Wednesday, September 30th, 2015 | Posted by John ONeill

The Stephen King Companion Four Decades of Fear from the Master of Horror-smallI believe I’ve read more novels by Stephen King than by any other writer. King has done more to promote and publicize the horror genre — and, by association, his fellow horror writers — than any other person in the last half-century. His books are highly collectible, and he’s produced such an enormous body of work, some of it connected in enigmatic and cool ways, that he makes a fascinating study.
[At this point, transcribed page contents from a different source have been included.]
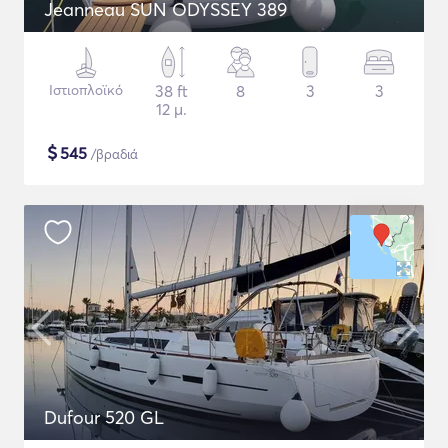
Jeanneau SUN ODYSSEY 389
Ιστιοπλοϊκό
38 ft
8
3
3
12 μ.
$
545
/βραδιά
Dufour 520 GL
No surprise then that there have been many books about King. But I think George Beahm’s massive new volume The Stephen King Companion, an authoritative look at King’s personal life and professional career, from Carrie to The Bazaar of Bad Dreams, is something special. It’s mind bogglingly complete, with lengthy chapters dedicated to each of his major works, and crammed full of photos and interesting tidbits — including a 16-page color section devoted to Micheal Whelan’s striking cover art.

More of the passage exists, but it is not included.